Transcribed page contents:
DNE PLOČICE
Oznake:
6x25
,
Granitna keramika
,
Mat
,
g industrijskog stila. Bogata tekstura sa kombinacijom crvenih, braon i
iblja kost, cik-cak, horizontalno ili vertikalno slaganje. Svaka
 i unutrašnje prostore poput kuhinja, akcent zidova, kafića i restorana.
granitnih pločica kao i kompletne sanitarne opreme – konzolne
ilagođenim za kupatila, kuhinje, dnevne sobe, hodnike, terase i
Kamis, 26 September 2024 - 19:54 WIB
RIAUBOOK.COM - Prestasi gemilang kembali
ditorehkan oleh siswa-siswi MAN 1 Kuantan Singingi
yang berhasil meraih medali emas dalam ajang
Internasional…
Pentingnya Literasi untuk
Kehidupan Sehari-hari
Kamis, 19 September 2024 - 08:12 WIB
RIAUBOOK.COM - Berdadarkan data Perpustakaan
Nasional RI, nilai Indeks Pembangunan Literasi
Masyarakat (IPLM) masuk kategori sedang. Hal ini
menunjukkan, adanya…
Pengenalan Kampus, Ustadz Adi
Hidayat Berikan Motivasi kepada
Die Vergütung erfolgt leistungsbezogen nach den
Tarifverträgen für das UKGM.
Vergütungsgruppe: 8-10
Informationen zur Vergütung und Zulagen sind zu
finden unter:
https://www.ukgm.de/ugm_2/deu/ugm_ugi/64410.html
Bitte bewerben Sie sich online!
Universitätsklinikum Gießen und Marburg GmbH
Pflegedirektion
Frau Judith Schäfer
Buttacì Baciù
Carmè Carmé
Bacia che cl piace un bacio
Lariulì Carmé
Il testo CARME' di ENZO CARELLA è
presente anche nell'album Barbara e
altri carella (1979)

_What is required_:
The string "Kamis" appears on how many lines of the records? State the number alone.

_Exercise result_:
2